Print exactly the lines below between the line holding "rati per una" and the line holding "накануне или в", inclusive, and nothing more.

(Data excerpts)
· · · · ·

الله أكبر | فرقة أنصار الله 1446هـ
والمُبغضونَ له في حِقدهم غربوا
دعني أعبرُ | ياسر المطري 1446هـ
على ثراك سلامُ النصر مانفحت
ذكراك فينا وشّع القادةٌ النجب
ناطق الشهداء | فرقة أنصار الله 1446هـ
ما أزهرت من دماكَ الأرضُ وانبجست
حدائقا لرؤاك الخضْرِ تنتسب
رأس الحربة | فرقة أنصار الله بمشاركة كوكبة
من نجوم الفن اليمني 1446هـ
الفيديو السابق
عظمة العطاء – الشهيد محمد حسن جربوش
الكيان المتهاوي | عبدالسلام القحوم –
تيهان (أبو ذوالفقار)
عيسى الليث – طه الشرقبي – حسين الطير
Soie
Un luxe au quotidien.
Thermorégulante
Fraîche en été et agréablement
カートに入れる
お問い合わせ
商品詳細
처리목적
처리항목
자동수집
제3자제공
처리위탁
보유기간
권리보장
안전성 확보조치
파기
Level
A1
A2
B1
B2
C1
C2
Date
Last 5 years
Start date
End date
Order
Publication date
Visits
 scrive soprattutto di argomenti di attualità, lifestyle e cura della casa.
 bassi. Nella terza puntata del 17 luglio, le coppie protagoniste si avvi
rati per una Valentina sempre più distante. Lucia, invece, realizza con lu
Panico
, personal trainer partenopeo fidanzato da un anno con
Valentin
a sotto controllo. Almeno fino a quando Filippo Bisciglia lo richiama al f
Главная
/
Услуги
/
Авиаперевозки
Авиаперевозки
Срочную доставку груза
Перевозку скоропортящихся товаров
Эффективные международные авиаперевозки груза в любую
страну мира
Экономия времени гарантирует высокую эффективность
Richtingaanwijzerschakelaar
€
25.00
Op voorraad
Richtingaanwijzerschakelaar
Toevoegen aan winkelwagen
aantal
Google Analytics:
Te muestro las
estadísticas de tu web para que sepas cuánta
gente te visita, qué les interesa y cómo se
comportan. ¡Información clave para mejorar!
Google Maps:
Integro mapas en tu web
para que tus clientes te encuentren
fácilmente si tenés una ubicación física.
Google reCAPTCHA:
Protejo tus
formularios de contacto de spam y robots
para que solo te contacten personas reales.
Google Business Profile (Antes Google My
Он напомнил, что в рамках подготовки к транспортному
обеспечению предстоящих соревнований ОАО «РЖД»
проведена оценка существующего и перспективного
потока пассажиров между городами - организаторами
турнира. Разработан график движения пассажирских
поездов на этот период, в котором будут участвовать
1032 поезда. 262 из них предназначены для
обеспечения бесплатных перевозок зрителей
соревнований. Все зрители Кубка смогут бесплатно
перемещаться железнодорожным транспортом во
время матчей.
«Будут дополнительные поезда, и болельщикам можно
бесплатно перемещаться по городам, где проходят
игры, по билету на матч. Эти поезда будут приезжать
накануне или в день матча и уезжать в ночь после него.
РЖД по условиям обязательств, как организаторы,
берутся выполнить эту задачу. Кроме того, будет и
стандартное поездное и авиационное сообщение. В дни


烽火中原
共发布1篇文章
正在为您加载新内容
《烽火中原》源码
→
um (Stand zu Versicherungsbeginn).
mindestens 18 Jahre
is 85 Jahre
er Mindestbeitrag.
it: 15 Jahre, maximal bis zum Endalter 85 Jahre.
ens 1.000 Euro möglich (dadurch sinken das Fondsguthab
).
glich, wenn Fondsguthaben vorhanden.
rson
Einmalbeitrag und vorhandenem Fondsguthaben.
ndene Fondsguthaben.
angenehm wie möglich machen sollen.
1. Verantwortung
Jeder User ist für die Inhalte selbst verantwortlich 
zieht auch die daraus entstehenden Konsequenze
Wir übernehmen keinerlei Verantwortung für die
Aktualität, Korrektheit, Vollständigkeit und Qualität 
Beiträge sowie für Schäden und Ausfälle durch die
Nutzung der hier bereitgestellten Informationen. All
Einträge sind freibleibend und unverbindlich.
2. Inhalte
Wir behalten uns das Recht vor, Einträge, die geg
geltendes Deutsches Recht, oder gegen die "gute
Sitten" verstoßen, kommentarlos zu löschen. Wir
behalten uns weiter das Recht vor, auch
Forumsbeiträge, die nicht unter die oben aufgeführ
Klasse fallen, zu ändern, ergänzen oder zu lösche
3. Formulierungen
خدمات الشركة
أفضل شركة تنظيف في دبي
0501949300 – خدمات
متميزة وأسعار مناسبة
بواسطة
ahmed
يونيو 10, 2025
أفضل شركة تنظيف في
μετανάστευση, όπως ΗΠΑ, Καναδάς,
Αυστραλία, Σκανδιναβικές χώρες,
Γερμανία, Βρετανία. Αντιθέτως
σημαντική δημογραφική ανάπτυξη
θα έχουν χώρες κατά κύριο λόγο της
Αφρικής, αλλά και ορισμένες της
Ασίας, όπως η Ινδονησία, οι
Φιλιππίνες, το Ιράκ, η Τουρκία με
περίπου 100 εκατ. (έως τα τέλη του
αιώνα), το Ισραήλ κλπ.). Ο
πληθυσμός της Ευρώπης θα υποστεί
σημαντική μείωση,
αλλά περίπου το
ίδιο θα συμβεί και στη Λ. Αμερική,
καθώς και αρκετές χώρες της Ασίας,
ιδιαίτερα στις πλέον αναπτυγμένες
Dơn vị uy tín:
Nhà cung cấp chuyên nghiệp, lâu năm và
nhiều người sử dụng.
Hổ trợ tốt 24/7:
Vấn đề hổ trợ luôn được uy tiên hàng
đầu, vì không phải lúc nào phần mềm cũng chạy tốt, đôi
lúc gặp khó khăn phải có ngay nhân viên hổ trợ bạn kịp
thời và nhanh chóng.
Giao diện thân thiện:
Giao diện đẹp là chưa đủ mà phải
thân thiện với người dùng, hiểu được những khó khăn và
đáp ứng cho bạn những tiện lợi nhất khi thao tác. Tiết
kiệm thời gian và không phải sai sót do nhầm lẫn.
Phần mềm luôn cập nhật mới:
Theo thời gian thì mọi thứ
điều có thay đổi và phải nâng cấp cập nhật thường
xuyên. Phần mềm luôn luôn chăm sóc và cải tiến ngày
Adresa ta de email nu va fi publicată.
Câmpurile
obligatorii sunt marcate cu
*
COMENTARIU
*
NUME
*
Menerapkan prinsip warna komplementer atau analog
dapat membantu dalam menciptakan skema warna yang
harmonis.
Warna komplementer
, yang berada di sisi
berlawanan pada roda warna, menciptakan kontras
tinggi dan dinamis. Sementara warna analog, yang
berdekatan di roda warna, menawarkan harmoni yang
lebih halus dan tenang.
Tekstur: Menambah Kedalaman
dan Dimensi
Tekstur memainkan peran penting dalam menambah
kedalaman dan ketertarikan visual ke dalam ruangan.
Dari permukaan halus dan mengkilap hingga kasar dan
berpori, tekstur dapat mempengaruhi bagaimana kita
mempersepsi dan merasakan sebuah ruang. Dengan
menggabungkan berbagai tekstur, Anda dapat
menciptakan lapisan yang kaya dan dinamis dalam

· · · · ·

_ANSWER TO THE EXERCISE_
rati per una Valentina sempre più distante. Lucia, invece, realizza con lu
Panico
, personal trainer partenopeo fidanzato da un anno con
Valentin
a sotto controllo. Almeno fino a quando Filippo Bisciglia lo richiama al f
Главная
/
Услуги
/
Авиаперевозки
Авиаперевозки
Срочную доставку груза
Перевозку скоропортящихся товаров
Эффективные международные авиаперевозки груза в любую
страну мира
Экономия времени гарантирует высокую эффективность
Richtingaanwijzerschakelaar
€
25.00
Op voorraad
Richtingaanwijzerschakelaar
Toevoegen aan winkelwagen
aantal
Google Analytics:
Te muestro las
estadísticas de tu web para que sepas cuánta
gente te visita, qué les interesa y cómo se
comportan. ¡Información clave para mejorar!
Google Maps:
Integro mapas en tu web
para que tus clientes te encuentren
fácilmente si tenés una ubicación física.
Google reCAPTCHA:
Protejo tus
formularios de contacto de spam y robots
para que solo te contacten personas reales.
Google Business Profile (Antes Google My
Он напомнил, что в рамках подготовки к транспортному
обеспечению предстоящих соревнований ОАО «РЖД»
проведена оценка существующего и перспективного
потока пассажиров между городами - организаторами
турнира. Разработан график движения пассажирских
поездов на этот период, в котором будут участвовать
1032 поезда. 262 из них предназначены для
обеспечения бесплатных перевозок зрителей
соревнований. Все зрители Кубка смогут бесплатно
перемещаться железнодорожным транспортом во
время матчей.
«Будут дополнительные поезда, и болельщикам можно
бесплатно перемещаться по городам, где проходят
игры, по билету на матч. Эти поезда будут приезжать
накануне или в день матча и уезжать в ночь после него.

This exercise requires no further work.